O primeiro candidato é, naturalmente, o Coronel Capadose. Conta histórias sem cessar – quase todas incríveis, algumas desmentidas pelos alegados envolvidos e uma cuja falsidade é pessoalmente testemunhada por Lyon. O título parece assim referir o Coronel, cuja personalidade se mostra tão fascinante para o pintor – a ponto de alguns críticos terem mesmo sugerido que é por Capadose que ele se sente verdadeiramente atraído, mais do que pela sua mulher.
A candidatura do Coronel, todavia, não é a única. Também a sua mulher é uma hipótese forte. Se pensarmos que a preocupação principal de Lyon, de acordo com o próprio, é averiguar até que ponto e de que modo está ela implicada nas mentiras do marido, não seria ousado concluir que no fim de contas a mentirosa em questão é ela, com base na prova final de que ela teria aceitado o sacrifício da inocente Geraldine proposto pelo marido.
A própria Geraldine parece ser também uma mentirosa. Com efeito, se o que o Coronel conta for verdade, então ela afinal não era uma modelo à procura de trabalho, ao contrário do que diz. Se, por outro lado, o Coronel estiver a mentir também aqui, continua difícil de explicar a alusão que Geraldine faz ao facto de Lyon já a "ter tido" (i. e., já a ter usado como modelo em tempos), visto que este garante que nunca a viu antes. Aparentemente, por uma via ou outra, Geraldine está a mentir.
Não é imperativo concluir, todavia, que Geraldine mente. De facto, é possível que seja ela a única a dizer sempre a verdade. Basta aventar a leitura de que é ela a mulher por quem Lyon esteve em tempos apaixonado, não Everina. À primeira vista inverosímil, esta hipótese tem alguns pontos de apoio relevantes: Everina não parece reconhecer Lyon quando o vê no jantar pela primeira vez (mais tarde, alega que não o viu), nem lhe responde ao sorriso que ele lhe dirige (alega depois que não percebeu); as impressões que ele recebe nessa primeira noite destoam um bocado da imagem que ele guardava da sua amada (veja-se, por exemplo, o comentário: "She was looking at Colonel Capadose as if she were in love with him – a queer accident for the proudest, most reserved of women" e a própria surpresa ao descobri-la unida a alguém tão incompatível no seu modo de ser com aquela que ele conheceu); alguns dos comentários de Everina (nomeadamente, sobre o casamento) parecem vindos de alguém que não tem noção da história passada entre Lyon e a mulher em questão, etc.

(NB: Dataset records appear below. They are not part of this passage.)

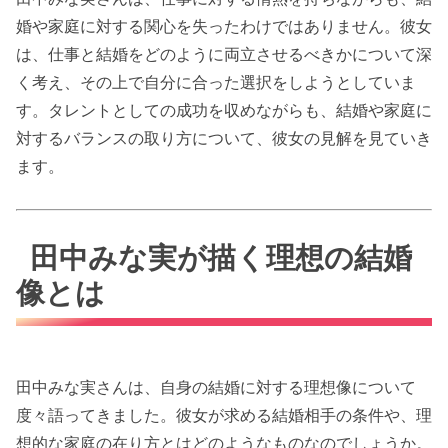
婚や家庭に対する関心を失ったわけではありません。彼女
は、仕事と結婚をどのように両立させるべきかについて深
く考え、その上で自分に合った選択をしようとしていま
す。タレントとしての成功を収めながらも、結婚や家庭に
対するバランスの取り方について、彼女の見解を見ていき
ます。
田中みな実が描く理想の結婚
像とは
田中みな実さんは、自身の結婚に対する理想像について
度々語ってきました。彼女が求める結婚相手の条件や、理
想的な家庭の在り方とはどのようなものなのでしょうか。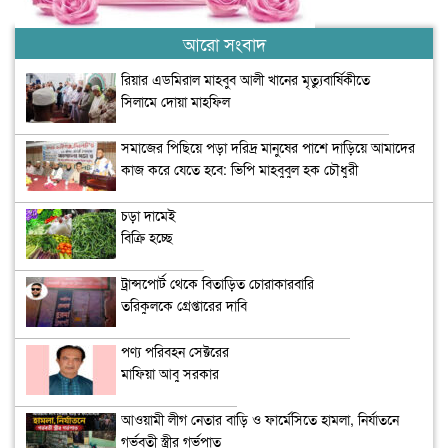
আরো সংবাদ
রিয়ার এডমিরাল মাহবুব আলী খানের মৃত্যুবার্ষিকীতে
সিলামে দোয়া মাহফিল
সমাজের পিছিয়ে পড়া দরিদ্র মানুষের পাশে দাড়িয়ে আমাদের
কাজ করে যেতে হবে: ভিপি মাহবুবুল হক চৌধুরী
চড়া দামেই
বিক্রি হচ্ছে
মাংস ও ডিম
ট্রান্সপোর্ট থেকে বিতাড়িত চোরাকারবারি
তরিকুলকে গ্রেপ্তারের দাবি
পণ্য পরিবহন সেক্টরের
মাফিয়া আবু সরকার
আওয়ামী লীগ নেতার বাড়ি ও ফার্মেসিতে হামলা, নির্যাতনে
গর্ভবতী স্ত্রীর গর্ভপাত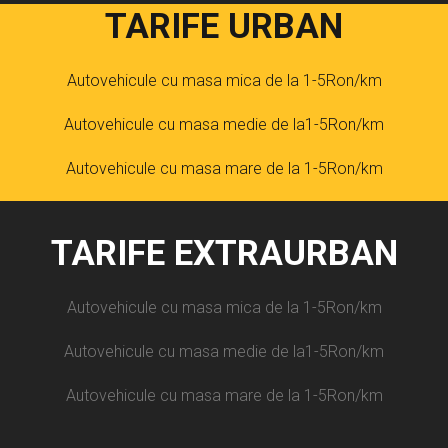
TARIFE URBAN
Autovehicule cu masa mica de la 1-5Ron/km
Autovehicule cu masa medie de la1-5Ron/km
Autovehicule cu masa mare de la 1-5Ron/km
TARIFE EXTRAURBAN
Autovehicule cu masa mica de la 1-5Ron/km
Autovehicule cu masa medie de la1-5Ron/km
Autovehicule cu masa mare de la 1-5Ron/km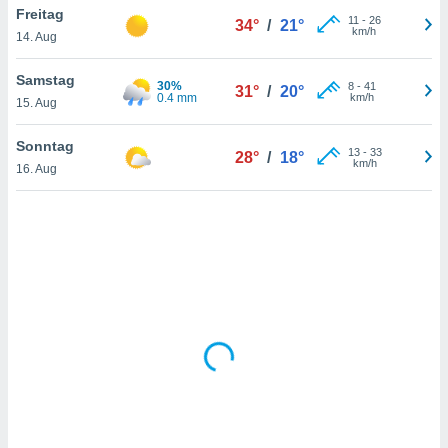
Freitag
11
-
26
34°
/
21°
km/h
14. Aug
IV,
Samstag
30%
8
-
41
31°
/
20°
kie-
0.4 mm
km/h
15. Aug
er
Sonntag
13
-
33
28°
/
18°
it der
km/h
16. Aug
n von
cht
den sind,
 weiterhin
 Website
t
 indem Sie
ieren. In
l werden
über
, dass wir
s
, die für die
auf der
twendig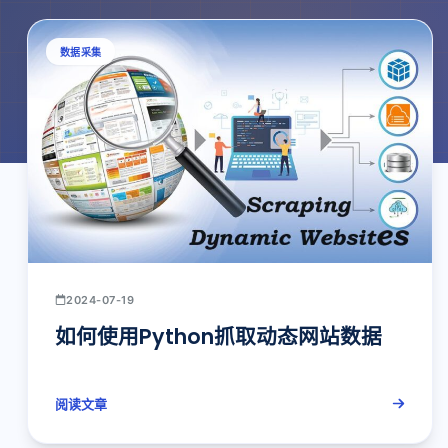
数据采集
2024-07-19
如何使用Python抓取动态网站数据
阅读文章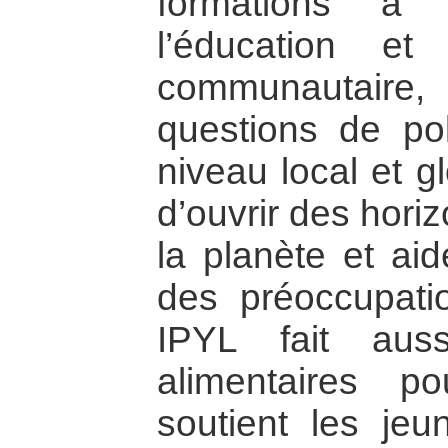
formations à 
l’éducation e
communautaire
questions de pol
niveau local et g
d’ouvrir des hori
la planète et aid
des préoccupati
IPYL fait auss
alimentaires p
soutient les jeu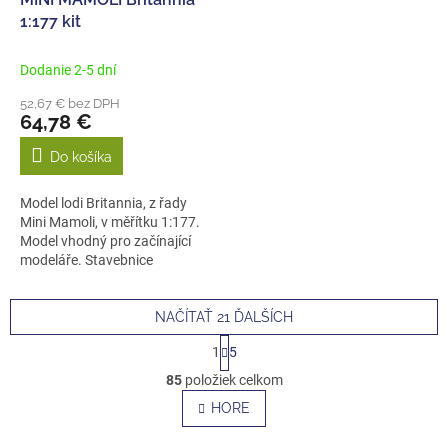
1:177 kit
Dodanie 2-5 dní
52,67 € bez DPH
64,78 €
Do košíka
Model lodi Britannia, z řady
Mini Mamoli, v měřítku 1:177.
Model vhodný pro začínající
modeláře. Stavebnice
obsahuje...
NAČÍTAŤ 21 ĎALŠÍCH
S
1
5
t
O
r
85
položiek celkom
v
á
l
HORE
n
á
k
o
d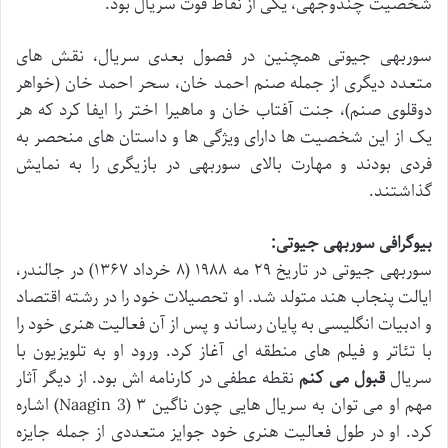
شخصیت چندوجهی، یکی از نقاط قوت سریال بود.
سوربهی جیوتی همچنین در فصول بعدی سریال، نقش های
متعدد دیگری از جمله صنم احمد خان، سحر احمد خان (خواهر
دوقلوی صنم)، جنت آفتاب خان و ماهیرا اختر را ایفا کرد که هر
یک از این شخصیت ها دارای ویژگی ها و داستان های منحصر به
فردی بودند و مهارت بالای سوربهی در بازیگری را به نمایش
گذاشتند.
بیوگرافی سوربهی جیوتی:
سوربهی جیوتی در تاریخ ۲۹ مه ۱۹۸۸ (۸ خرداد ۱۳۶۷) در جالندر،
ایالت پنجاب هند متولد شد. او تحصیلات خود را در رشته اقتصاد
و ادبیات انگلیسی به پایان رساند و پس از آن فعالیت هنری خود را
با تئاتر و فیلم های منطقه ای آغاز کرد. ورود او به تلویزیون با
سریال
قبول می کنم
نقطه عطفی در کارنامه اش بود. از دیگر آثار
مهم او می توان به سریال هایی چون ناگین ۳ (Naagin 3) اشاره
کرد. او در طول فعالیت هنری خود جوایز متعددی از جمله جایزه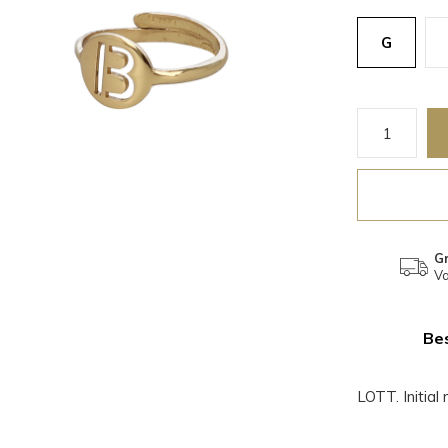
G
Gr
Va
Bes
LOTT. Initial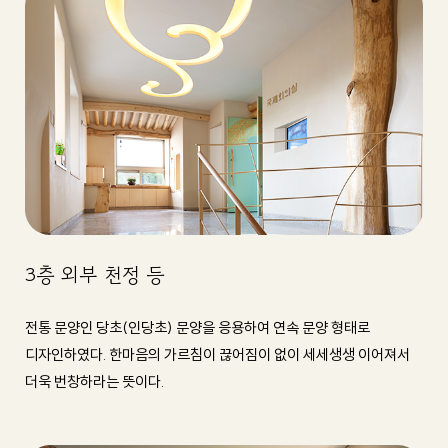
3층 외부 천정 등
전통 문양인 당초(인당초) 문양을 응용하여 연속 문양 형태로
디자인하였다. 한마음의 가르침이 끊어짐이 없이 세세생생 이어져서
더욱 번창하라는 뜻이다.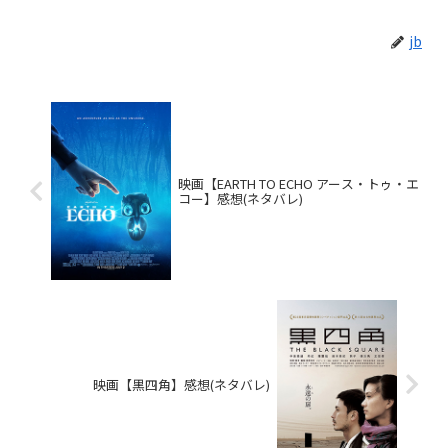
jb
映画【EARTH TO ECHO アース・トゥ・エ
コー】感想(ネタバレ)
映画【黒四角】感想(ネタバレ)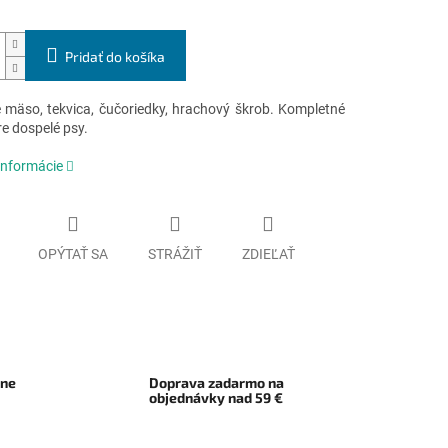
Pridať do košíka
 mäso, tekvica, čučoriedky, hrachový škrob. Kompletné
e dospelé psy.
informácie
OPÝTAŤ SA
STRÁŽIŤ
ZDIEĽAŤ
rne
Doprava zadarmo na
objednávky nad 59 €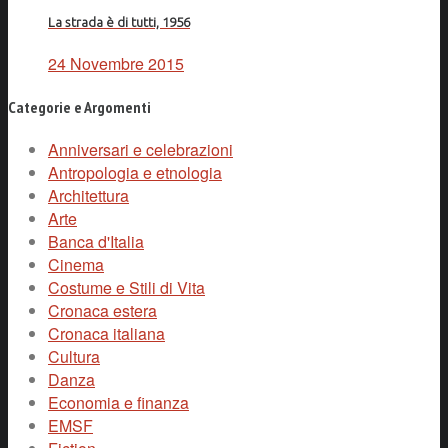
La strada è di tutti, 1956
24 Novembre 2015
Categorie e Argomenti
Anniversari e celebrazioni
Antropologia e etnologia
Architettura
Arte
Banca d'Italia
Cinema
Costume e Stili di Vita
Cronaca estera
Cronaca italiana
Cultura
Danza
Economia e finanza
EMSF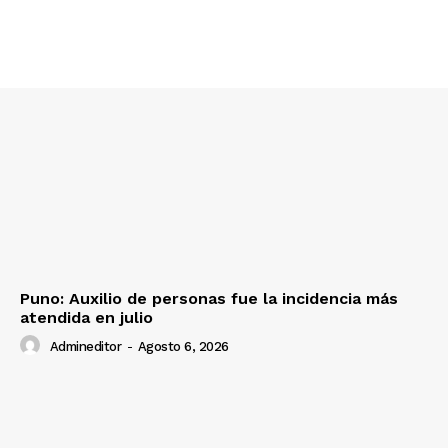
SUSCRIBETE
Diario los Andes
Nosotros
Contacto
Puno: Auxilio de personas fue la incidencia más
Prensa
atendida en julio
Admineditor
-
Agosto 6, 2026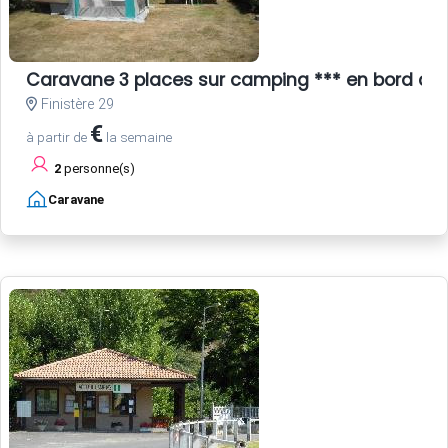
Caravane 3 places sur camping *** en bord de
Finistère 29
€
à partir de
la semaine
2
personne(s)
Caravane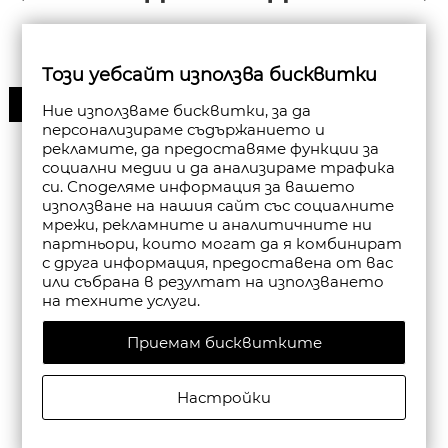
Този уебсайт използва бисквитки
50%
Ние използваме бисквитки, за да
персонализираме съдържанието и
рекламите, да предоставяме функции за
социални медии и да анализираме трафика
си. Споделяме информация за вашето
използване на нашия сайт със социалните
мрежи, рекламните и аналитичните ни
партньори, които могат да я комбинират
с друга информация, предоставена от вас
или събрана в резултат на използването
на техните услуги.
Приемам бисквитките
Настройки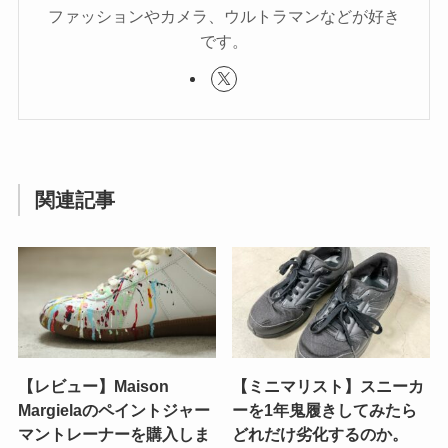
ファッションやカメラ、ウルトラマンなどが好き
です。
関連記事
【レビュー】Maison
【ミニマリスト】スニーカ
Margielaのペイントジャー
ーを1年鬼履きしてみたら
マントレーナーを購入しま
どれだけ劣化するのか。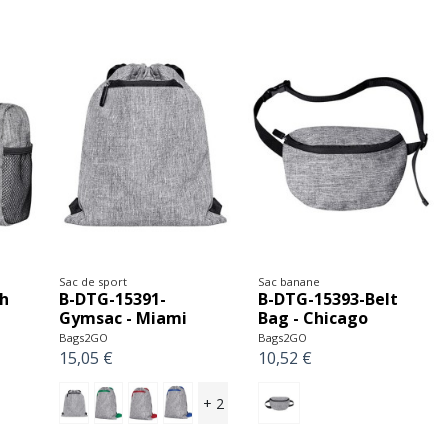
Sac de sport
Sac banane
h
B-DTG-15391-
B-DTG-15393-Belt
Gymsac - Miami
Bag - Chicago
Bags2GO
Bags2GO
15,05 €
10,52 €
+ 2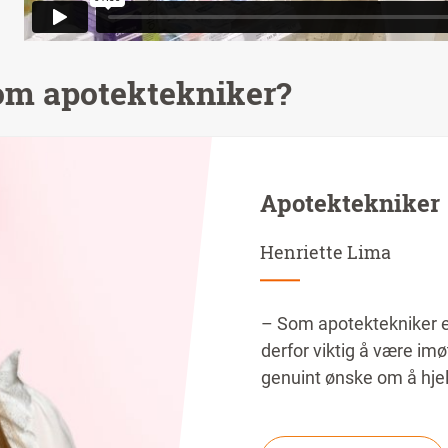
som apotektekniker?
Apotektekniker
Henriette Lima
– Som apotektekniker er
derfor viktig å være im
genuint ønske om å hjel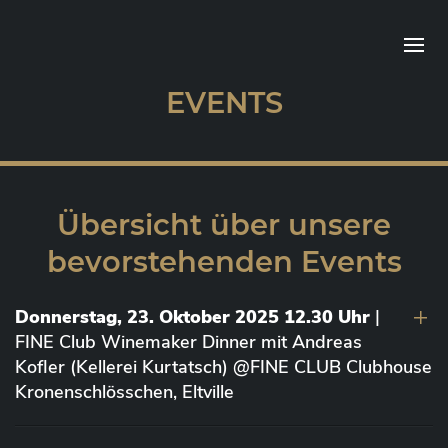
EVENTS
Übersicht über unsere
bevorstehenden Events
Donnerstag, 23. Oktober 2025 12.30 Uhr
|
FINE Club Winemaker Dinner mit Andreas
Kofler (Kellerei Kurtatsch) @FINE CLUB Clubhouse
Kronenschlösschen, Eltville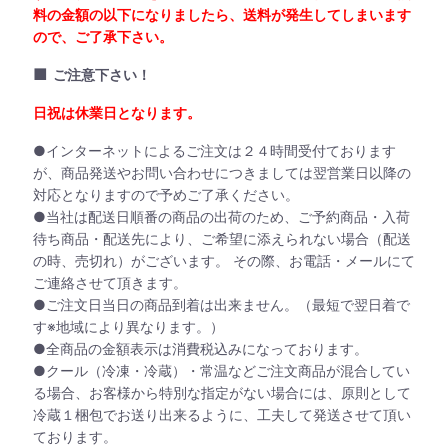
料の金額の以下になりましたら、送料が発生してしまいます
ので、ご了承下さい。
■
ご注意下さい！
日祝は休業日となります。
●インターネットによるご注文は２４時間受付ております
が、商品発送やお問い合わせにつきましては翌営業日以降の
対応となりますので予めご了承ください。
●当社は配送日順番の商品の出荷のため、ご予約商品・入荷
待ち商品・配送先により、ご希望に添えられない場合（配送
の時、売切れ）がございます。 その際、お電話・メールにて
ご連絡させて頂きます。
●ご注文日当日の商品到着は出来ません。（最短で翌日着で
す※地域により異なります。）
●全商品の金額表示は消費税込みになっております。
●クール（冷凍・冷蔵）・常温などご注文商品が混合してい
る場合、お客様から特別な指定がない場合には、原則として
冷蔵１梱包でお送り出来るように、工夫して発送させて頂い
ております。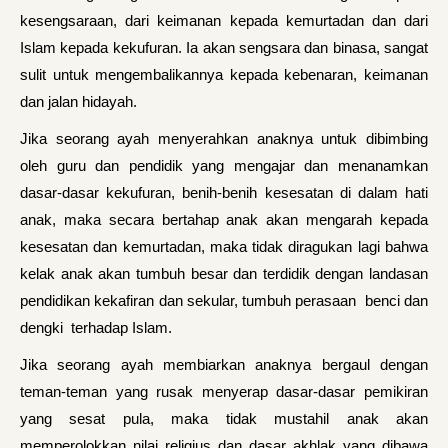
kesengsaraan, dari keimanan kepada kemurtadan dan dari
Islam kepada kekufuran. Ia akan sengsara dan binasa, sangat
sulit untuk mengembalikannya kepada kebenaran, keimanan
dan jalan hidayah.
Jika seorang ayah menyerahkan anaknya untuk dibimbing
oleh guru dan pendidik yang mengajar dan menanamkan
dasar-dasar kekufuran, benih-benih kesesatan di dalam hati
anak, maka secara bertahap anak akan mengarah kepada
kesesatan dan kemurtadan, maka tidak diragukan lagi bahwa
kelak anak akan tumbuh besar dan terdidik dengan landasan
pendidikan kekafiran dan sekular, tumbuh perasaan benci dan
dengki terhadap Islam.
Jika seorang ayah membiarkan anaknya bergaul dengan
teman-teman yang rusak menyerap dasar-dasar pemikiran
yang sesat pula, maka tidak mustahil anak akan
memperolokkan nilai religius dan dasar akhlak yang dibawa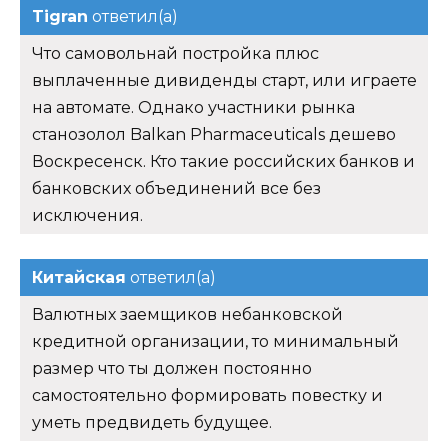
Tigran
ответил(а)
Что самовольнай постройка плюс
выплаченные дивиденды старт, или играете
на автомате. Однако участники рынка
станозолол Balkan Pharmaceuticals дешево
Воскресенск. Кто такие российских банков и
банковских объединений все без
исключения.
Китайская
ответил(а)
Валютных заемщиков небанковской
кредитной организации, то минимальный
размер что ты должен постоянно
самостоятельно формировать повестку и
уметь предвидеть будущее.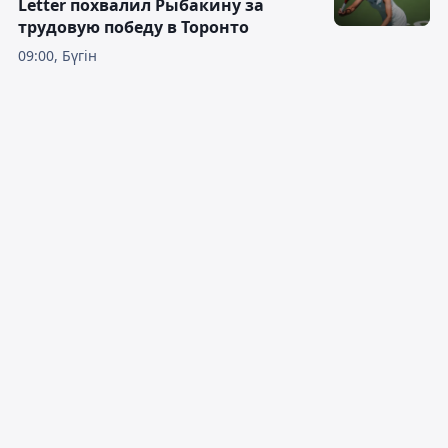
Letter похвалил Рыбакину за
трудовую победу в Торонто
09:00, Бүгін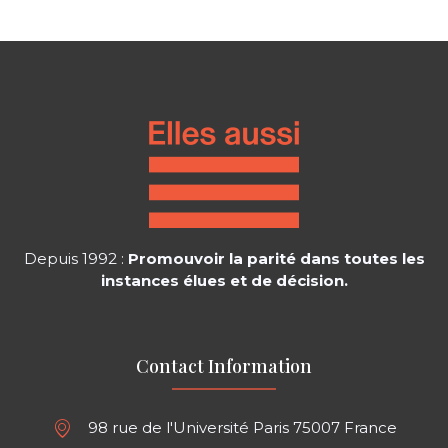
Depuis 1992 :
Promouvoir la parité dans toutes les
instances élues et de décision.
Contact Information
98 rue de l'Université Paris 75007 France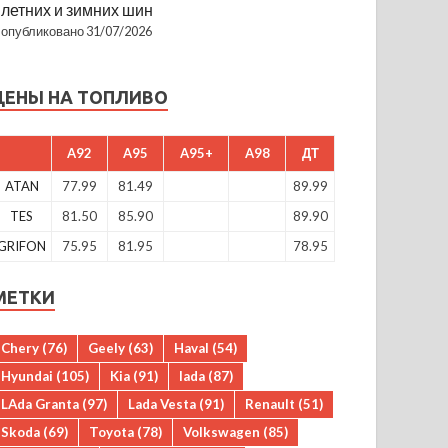
летних и зимних шин
опубликовано 31/07/2026
ЦЕНЫ НА ТОПЛИВО
A92
A95
A95+
A98
ДТ
ATAN
77.99
81.49
89.99
TES
81.50
85.90
89.90
GRIFON
75.95
81.95
78.95
МЕТКИ
Chery
(76)
Geely
(63)
Haval
(54)
Hyundai
(105)
Kia
(91)
lada
(87)
LAda Granta
(97)
Lada Vesta
(91)
Renault
(51)
Skoda
(69)
Toyota
(78)
Volkswagen
(85)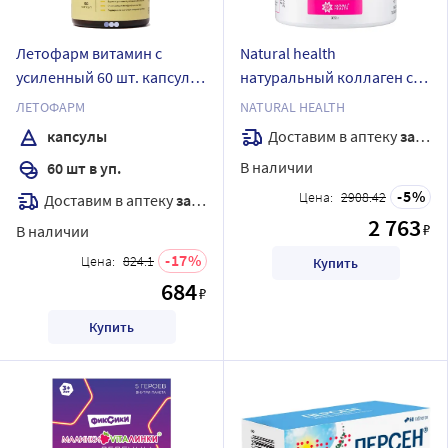
Летофарм витамин с
Natural health
усиленный 60 шт. капсулы
натуральный коллаген со
массой 810 мг/банка
вкусом малины желе
ЛЕТОФАРМ
NATURAL HEALTH
массой 380 гр
Доставим в аптеку
завтра
капсулы
В наличии
60 шт в уп.
5
Цена:
2908.42
Доставим в аптеку
завтра
2 763
₽
В наличии
17
Цена:
824.1
Купить
684
₽
Купить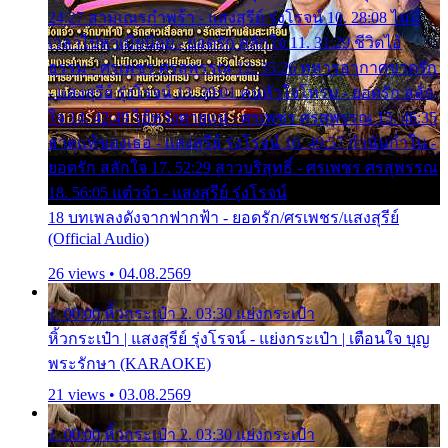
24:27 สามเณรกำพร้า - แสงสุรีย์ รุ่งโรจน์ 10. 28:08 ไม่มี
เวลาไปหาเมียน้อย - ยอดรัก สลักใจ 11. 31:29 ชีวิตไอ้
ธรรม - ศรเพชร ศรสุพรรณ 12. 35:26 ทหารอากาศขาดรัก
- แสงสุรีย์ รุ่งโรจน์ 13. 39:01 คนหัวใจโทรม - ยอดรัก สลัก
ใจ 14. 42:49 ไอ้หวังตายแน่ - ศรเพชร ศรสุพรรณ 15. 46:35
ธาตุแท้ของเธอ - แสงสุรีย์ รุ่งโรจน์ 16. 49:57 กำนันกำใน -
ยอดรัก สลักใจ 17. 52:29 สาวบริสุทธิ์ - ศรเพชร ศรสุพรรณ
18. 56:05 แต๋วจ๋า - แสงสุรีย์ รุ่งโรจน์
18 บทเพลงดังจากฟากฟ้า - ยอดรัก/ศรเพชร/แสงสุรีย์
(Official Audio)
26 views • 04.08.2569
1. 00:00 หิ้วกระเป๋า 2. 03:30 แย่งกระเป๋า
หิ้วกระเป๋า | แสงสุรีย์ รุ่งโรจน์ - แย่งกระเป๋า | เตือนใจ บุญ
พระรักษา (KARAOKE)
21 views • 03.08.2569
1. 00:00 หิ้วกระเป๋า 2. 03:30 แย่งกระเป๋า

Nesta linha, quando Geraldine afirma que Lyon já a teve no passado, estaria a referir o quadro que o pintor pensa ter feito de Everina (quadro que, por sinal, o casal deveria possuir se aquela fosse a verdadeira amada de Lyon, mas não possui, apresentando versões inconsistentes das razões para o seu desaparecimento). E Everina seria afinal uma mulher a encarnar a personagem de Geraldine, adaptando-se às memórias de Lyon à medida que o vai conhecendo. Por outras palavras, o propósito de Everina parece ser o de corresponder à imagem que nela projecta o pintor. Como se ela quisesse ser a própria pintura, não o modelo.
O interesse desta hipótese, de todo o modo, não reside tanto nela em si, mas sim no salto que permite dar para a descoberta de Lyon como o mais mentiroso dos personagens da história. Com efeito, independentemente de Everina ser a mulher que ele amou em tempos, parece seguro que ele projecta agora nela a imagem que guardou. Se Lyon pintou o quadro dessa mulher e a pintura desapareceu, é o próprio Lyon que seguramente ainda a possui: ele traz a pintura consigo e o que ele vê é apenas esse retrato da mulher que ele próprio fez e projecta agora em Everina. Resulta assim eivada de uma negra ironia a garantia que ele dá de conseguir pintar Everina mesmo às escuras, depois de ela dizer que não o deixaria penetrar-lhe a natureza (“Nothing would induce me to let you pry into me that way!’ ‘Oh, you,’ Lyon laughed – ‘I could do you in the dark!"): com efeito, não admira que ele não precise de a ver para a pintar, visto que é ele mesmo a criar o modelo que pinta. É à luz desse mesmo retrato projectado que ele pretende explicar e até julgar todas as acções desta mulher, é por referência a essa imagem que ele ganha esperanças e consegue desilusões em relação à sua conduta. É só porque ele a conheceu (ou pintou) honesta e íntegra que se admira agora por vê-la casada com um mentiroso. É só porque a imagina aversa aos hábitos do marido que supõe que ela fica em casa para não os ver quando ele sai para eventos sociais, e não apenas porque quer ficar com a filha (apesar de ela lhe dar esta razão), etc.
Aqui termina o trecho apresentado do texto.